Tuesday, November 26, 2024

A secret government committee could possibly be given more investigative powers as authorities scrutinize the TikTok-US Steel deal

The U.S. Treasury Department desires to strengthen the ability of a little-known, secret government committee that reviews deals between U.S. firms and foreign investors.

This comes as high-profile deals involving foreign investment within the US – comparable to Chinese company ByteDance’s ownership of popular social media app TikTok and Japanese company Nippon Steel’s bid to amass Pittsburgh-based US Steel Corp. to purchase – are facing increased scrutiny from lawmakers and even President Joe Biden.

A brand new rulemaking proposal would strengthen the authority of interagency agencies Committee on Foreign Investment within the United States – often called CFIUS – is tasked with investigating company transactions on national security grounds and has the ability to force the corporate to sell its ownership rights or change large parts of the corporate.

The settlement, if finalized, would expand the committee’s subpoena powers, allow the committee to request more information from the parties to a proposed sale and expand the circumstances under which fines might be imposed and their amount – from $250,000 to $5 million for misrepresentations and omissions and failure to file mandatory returns.

The proposed change comes because the convergence of national security concerns surrounding foreign investment has increased – as competition between the world’s biggest powers heats up and the US focuses on expanding its domestic supply chains.

President Joe Biden got here into opposition on the planned sale of US Steel to Japan’s Nippon Steel and said in March that the US must “maintain strong American steel companies powered by American steelworkers.” Japanese Prime Minister Fumio Kishida said during a news conference on the White House on Wednesday that he hoped discussions on Nippon would “develop in directions that would be positive for both sides.”

Nippon Steel announced in December that it will buy the Pittsburgh-based steelmaker for $14.1 billion in money, raising concerns in regards to the deal’s impact on unionized employees, supply chains and U.S. national security.

Assistant Treasury Secretary for Investment Security Paul Rosen said the rulemaking is meant to “more effectively deter violations, promote compliance and quickly address national security risks associated with CFIUS reviews.”
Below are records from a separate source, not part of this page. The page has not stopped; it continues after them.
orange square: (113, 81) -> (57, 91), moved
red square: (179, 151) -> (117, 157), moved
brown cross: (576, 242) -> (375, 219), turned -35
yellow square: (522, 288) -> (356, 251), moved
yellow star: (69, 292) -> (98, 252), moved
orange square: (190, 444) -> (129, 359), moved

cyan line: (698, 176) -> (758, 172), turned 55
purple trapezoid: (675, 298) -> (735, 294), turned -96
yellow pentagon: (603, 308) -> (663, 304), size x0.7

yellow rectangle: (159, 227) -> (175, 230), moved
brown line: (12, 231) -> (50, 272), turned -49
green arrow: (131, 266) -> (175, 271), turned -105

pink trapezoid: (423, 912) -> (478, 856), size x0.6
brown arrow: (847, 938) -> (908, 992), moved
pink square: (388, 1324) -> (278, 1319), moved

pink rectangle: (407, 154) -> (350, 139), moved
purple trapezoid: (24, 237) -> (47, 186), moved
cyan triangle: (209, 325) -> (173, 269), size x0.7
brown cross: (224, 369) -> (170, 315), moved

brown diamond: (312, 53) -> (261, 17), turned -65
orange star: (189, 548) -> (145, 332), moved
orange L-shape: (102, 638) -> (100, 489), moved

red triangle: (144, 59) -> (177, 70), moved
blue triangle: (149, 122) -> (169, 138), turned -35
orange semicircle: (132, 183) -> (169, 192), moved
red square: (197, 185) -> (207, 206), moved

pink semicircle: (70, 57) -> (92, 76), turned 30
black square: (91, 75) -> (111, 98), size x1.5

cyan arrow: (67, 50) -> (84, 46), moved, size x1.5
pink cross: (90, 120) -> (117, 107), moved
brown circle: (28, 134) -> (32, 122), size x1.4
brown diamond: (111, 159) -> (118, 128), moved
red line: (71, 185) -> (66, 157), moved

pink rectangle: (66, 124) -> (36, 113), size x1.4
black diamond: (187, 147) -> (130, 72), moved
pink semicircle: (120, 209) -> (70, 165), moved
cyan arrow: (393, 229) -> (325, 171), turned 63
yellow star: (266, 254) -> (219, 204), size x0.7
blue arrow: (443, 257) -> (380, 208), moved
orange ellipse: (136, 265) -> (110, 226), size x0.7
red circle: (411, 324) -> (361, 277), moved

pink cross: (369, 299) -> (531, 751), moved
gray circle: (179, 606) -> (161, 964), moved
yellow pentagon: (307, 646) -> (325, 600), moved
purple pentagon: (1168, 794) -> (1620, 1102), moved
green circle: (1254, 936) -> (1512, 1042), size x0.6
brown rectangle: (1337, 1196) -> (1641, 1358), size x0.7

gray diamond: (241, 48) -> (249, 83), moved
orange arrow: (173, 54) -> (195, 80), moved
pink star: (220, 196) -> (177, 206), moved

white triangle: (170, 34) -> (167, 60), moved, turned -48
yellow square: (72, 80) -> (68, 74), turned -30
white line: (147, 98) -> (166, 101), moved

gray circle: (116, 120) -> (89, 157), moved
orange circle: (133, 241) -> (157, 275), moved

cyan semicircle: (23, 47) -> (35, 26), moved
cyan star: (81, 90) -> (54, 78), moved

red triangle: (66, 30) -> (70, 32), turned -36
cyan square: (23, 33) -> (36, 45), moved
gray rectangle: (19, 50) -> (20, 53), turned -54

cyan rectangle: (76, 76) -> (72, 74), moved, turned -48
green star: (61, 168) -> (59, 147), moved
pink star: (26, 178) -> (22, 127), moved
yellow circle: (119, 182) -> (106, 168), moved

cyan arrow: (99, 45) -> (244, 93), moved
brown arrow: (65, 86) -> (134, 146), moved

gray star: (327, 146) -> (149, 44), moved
John Carlin, former head of the Justice Department’s national security division and a partner at law firm Paul Weiss, said the proposed rule shows how “companies are at the forefront of national security policy and how seriously the government takes foreign investment.”

“Today’s announcement is about adding tools to help them investigate and enforce more actively and aggressively,” he said. He added that this could “serve as an incentive for people to really weigh deals to see whether they need to apply or not.”

“It really makes CFIUS more of an enforcement agency” by expanding its subpoena powers, he said.

Another deal under review by CFIUS is the ownership of the favored social media app TikTok. CFIUS’ review of the social media app dates back to at the very least 2019, although no changes were made to that review. The US House of Representatives has now passed a bill That would force ByteDance to either sell the app or ban it within the US

Asked about TikTok at a news conference in Beijing on Monday, Treasury Secretary Janet Yellen said she supported the administration’s efforts to handle national security issues related to sensitive personal data. “It’s a legitimate concern,” she said.

“Many US social apps are not allowed to operate in China,” said Yellen. “We want to find a way forward.”

J. Philip Ludvigson, a partner on the law firm King & Spalding, said the proposed rules are “another indicator of an increasingly aggressive stance in protecting national security.” Ludvigson is the previous director of CFIUS Monitoring & Enforcement.

“CFIUS clearly intends to impose more and greater penalties than ever before and to resort to expanded subpoena power when necessary,” he said.

The US has also begun reviewing certain transactions between US firms and people in China.

President Joe Biden signed an executive order last August to dam and regulate US high-tech investments towards China.